Julia glanced at the floor. The contents of her purse had spilled across the carpet. The wooden box was plainly visible, the carving of the pentagram delivering a hundred and ten volts to the chest.

The skull ring.

Mitchell’s voice rose, the quick mood shift catching Julia by surprise. “Why did you have to go out there? Why the hell can’t you just forget it all? You’re
mine
, Julia. You belong to me, not the past and those damned hooded people.”

He lifted his face. Tears welled in the corners of his eyes. But Julia felt no sympathy, only a shudder of revulsion that she had ever let this pathetic specimen of the male gender hold and kiss her. To think that she had nearly married this creature and spent a life with him.

“I’ll never be yours,” Julia said, surprised by the chilly strength of her words. “Do you want to know why?”

Mitchell looked like his own evil twin, hair wild, fly open, eyes red. Or was this the
real
Mitchell Austin? The one that hid inside the power suits and lurked behind the smug mask of self-righteousness, a control freak who couldn’t even control himself?

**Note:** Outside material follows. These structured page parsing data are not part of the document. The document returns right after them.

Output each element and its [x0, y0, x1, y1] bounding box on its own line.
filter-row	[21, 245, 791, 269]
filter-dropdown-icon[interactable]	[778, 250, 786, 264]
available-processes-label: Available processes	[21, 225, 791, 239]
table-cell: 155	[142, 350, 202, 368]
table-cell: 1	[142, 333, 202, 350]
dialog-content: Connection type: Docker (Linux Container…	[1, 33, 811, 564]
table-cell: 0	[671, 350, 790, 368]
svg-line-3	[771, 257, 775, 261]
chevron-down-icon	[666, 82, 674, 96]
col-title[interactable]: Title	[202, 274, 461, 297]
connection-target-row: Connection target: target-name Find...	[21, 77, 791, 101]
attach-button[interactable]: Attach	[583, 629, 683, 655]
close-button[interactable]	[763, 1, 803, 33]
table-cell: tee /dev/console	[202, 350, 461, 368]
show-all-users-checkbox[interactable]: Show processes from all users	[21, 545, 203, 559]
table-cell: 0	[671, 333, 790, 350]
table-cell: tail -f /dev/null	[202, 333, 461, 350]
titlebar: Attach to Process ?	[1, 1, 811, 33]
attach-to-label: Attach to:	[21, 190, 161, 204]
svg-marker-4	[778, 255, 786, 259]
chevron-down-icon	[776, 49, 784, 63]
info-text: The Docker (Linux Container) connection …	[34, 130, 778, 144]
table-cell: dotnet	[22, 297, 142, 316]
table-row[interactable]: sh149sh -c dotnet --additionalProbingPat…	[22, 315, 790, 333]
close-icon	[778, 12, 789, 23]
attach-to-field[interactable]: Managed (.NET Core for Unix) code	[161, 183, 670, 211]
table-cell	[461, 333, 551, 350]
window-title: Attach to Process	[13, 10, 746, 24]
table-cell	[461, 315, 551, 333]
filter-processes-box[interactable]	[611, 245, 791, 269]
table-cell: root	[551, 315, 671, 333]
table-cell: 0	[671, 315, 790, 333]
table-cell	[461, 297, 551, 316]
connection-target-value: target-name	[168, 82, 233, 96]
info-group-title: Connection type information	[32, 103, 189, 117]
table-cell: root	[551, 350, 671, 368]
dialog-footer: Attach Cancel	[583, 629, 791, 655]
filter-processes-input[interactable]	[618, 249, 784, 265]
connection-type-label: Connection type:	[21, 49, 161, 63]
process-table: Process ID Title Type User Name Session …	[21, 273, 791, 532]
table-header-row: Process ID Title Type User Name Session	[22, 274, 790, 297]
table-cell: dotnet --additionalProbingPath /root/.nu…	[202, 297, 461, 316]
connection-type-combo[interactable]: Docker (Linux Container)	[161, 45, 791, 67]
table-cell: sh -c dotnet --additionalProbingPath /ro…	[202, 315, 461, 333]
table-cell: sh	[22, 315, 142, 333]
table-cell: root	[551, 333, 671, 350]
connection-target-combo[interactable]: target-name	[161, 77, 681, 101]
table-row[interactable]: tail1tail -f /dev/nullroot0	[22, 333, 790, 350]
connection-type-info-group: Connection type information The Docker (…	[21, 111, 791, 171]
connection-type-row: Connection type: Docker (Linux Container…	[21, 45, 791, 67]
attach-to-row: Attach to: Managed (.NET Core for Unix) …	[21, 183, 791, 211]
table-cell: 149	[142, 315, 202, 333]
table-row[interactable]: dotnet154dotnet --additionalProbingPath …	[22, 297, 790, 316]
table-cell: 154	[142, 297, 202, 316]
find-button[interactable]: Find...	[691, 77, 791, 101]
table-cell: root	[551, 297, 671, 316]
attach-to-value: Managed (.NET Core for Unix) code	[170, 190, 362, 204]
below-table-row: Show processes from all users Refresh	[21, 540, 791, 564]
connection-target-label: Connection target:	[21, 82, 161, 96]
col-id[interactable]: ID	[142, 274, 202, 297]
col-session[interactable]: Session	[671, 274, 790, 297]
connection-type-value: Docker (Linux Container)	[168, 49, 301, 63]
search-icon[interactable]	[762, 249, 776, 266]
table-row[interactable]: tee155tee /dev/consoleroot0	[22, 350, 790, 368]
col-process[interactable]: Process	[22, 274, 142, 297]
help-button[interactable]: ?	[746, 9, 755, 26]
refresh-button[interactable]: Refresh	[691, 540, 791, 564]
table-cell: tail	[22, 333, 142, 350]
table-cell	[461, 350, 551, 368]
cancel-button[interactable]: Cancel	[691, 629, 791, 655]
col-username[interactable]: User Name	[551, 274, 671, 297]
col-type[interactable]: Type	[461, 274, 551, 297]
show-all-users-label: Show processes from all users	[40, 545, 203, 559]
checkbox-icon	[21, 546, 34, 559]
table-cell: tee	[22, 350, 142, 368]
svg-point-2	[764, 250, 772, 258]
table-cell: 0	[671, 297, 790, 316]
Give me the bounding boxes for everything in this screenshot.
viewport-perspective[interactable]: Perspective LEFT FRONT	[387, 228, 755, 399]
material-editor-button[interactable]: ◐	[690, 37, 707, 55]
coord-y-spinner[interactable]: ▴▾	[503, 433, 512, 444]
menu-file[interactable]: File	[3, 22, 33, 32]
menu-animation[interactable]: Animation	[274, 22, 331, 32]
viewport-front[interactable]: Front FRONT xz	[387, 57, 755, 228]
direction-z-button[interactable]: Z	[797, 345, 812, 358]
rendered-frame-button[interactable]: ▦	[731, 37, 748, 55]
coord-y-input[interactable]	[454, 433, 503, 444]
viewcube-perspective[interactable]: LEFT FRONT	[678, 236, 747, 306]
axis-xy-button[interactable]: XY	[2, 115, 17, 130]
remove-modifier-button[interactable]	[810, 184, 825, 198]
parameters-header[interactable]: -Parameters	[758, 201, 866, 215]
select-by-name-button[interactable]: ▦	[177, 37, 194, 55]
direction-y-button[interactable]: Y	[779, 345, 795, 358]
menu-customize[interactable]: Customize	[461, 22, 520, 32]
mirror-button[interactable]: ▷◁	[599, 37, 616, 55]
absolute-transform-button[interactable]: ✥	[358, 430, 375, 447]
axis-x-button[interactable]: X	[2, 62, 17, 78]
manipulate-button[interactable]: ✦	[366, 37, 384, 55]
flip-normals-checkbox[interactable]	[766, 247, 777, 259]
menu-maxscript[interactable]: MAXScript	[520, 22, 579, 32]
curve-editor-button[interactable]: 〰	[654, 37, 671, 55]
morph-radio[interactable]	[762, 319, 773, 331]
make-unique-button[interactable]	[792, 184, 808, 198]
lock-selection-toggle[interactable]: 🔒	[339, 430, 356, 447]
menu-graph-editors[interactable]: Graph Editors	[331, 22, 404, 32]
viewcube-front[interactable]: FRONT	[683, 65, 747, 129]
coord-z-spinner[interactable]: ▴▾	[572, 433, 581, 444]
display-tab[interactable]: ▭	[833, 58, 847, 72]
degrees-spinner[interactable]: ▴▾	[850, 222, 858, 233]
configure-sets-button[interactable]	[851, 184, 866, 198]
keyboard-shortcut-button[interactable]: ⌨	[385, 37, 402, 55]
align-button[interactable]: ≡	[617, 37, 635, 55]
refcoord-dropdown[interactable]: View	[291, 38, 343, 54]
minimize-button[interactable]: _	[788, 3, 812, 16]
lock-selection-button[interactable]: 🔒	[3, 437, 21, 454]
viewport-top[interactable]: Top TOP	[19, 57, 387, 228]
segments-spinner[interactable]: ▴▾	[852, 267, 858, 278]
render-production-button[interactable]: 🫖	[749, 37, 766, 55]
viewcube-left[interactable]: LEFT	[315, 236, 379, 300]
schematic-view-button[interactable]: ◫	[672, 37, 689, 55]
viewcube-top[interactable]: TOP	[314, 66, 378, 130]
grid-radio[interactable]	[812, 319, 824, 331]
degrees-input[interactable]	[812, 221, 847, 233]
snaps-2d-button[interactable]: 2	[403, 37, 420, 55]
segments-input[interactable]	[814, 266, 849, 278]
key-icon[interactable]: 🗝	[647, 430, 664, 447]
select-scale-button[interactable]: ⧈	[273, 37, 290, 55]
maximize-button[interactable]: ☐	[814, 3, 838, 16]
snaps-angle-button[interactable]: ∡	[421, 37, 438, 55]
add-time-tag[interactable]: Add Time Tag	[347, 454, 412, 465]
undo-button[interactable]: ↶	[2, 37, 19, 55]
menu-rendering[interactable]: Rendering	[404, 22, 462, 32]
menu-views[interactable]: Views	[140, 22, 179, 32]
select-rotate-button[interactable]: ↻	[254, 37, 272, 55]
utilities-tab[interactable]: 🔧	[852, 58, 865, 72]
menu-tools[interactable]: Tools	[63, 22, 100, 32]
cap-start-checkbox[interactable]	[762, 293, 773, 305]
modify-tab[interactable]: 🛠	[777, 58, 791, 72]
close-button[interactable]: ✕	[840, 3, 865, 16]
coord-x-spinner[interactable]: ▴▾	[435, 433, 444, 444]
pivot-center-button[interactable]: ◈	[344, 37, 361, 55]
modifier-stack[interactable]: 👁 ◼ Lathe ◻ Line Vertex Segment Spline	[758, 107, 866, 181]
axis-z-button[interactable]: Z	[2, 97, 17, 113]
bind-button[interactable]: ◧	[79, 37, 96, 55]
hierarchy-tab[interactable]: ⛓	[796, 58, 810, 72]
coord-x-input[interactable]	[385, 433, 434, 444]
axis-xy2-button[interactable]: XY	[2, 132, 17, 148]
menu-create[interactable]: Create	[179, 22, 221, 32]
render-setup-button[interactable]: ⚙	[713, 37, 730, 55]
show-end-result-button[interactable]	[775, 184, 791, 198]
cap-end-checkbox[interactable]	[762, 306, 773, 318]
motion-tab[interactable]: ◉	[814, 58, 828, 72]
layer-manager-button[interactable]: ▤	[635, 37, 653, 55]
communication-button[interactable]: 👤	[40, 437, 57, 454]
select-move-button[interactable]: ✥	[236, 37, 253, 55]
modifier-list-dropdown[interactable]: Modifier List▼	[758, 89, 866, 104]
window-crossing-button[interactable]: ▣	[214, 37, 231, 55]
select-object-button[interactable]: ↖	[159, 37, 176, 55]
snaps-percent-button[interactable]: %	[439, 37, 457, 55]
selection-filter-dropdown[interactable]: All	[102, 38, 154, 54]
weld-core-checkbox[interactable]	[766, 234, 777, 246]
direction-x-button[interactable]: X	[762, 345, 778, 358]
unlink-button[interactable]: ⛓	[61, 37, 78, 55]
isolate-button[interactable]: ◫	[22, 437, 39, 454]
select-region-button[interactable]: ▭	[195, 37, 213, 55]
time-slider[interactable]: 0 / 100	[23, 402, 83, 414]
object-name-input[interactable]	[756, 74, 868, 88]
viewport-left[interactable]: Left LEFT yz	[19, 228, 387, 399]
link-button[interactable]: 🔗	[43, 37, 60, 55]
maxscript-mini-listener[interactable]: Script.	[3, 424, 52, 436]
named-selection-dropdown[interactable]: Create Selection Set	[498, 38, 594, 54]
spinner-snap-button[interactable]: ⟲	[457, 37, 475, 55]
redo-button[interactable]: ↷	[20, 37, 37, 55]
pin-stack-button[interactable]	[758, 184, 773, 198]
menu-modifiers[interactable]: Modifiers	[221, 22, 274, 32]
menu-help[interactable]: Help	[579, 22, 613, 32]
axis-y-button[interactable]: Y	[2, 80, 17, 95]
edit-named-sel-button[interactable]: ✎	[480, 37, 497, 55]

His lips moved like those of a hooked fish gasping on a riverbank. Finally, he managed to answer. “Why not?”

“Because there’s no
room
inside your house, Mitchell.”

His mouth fell open. He didn’t speak, but his eyes said, “What the hell?”

Julia got to her feet, pulled her blouse closed and smoothed down her skirt. “You’ve got your house stuffed so full of yourself, there’s no room for anyone else. And I’m not going to live in anybody’s basement.”

Except my own. In that place where bones are buried. But that has nothing to do with this jerk.

Mitchell backed away as if she were the Creep. He zipped himself and tried to gather his slick judicial composure. “Listen, you’re not to going to press charges, are you? I’ve got a lot of friends in the D.A.’s office. You’ll be smeared until you won’t even be able to recognize yourself in the mirror.”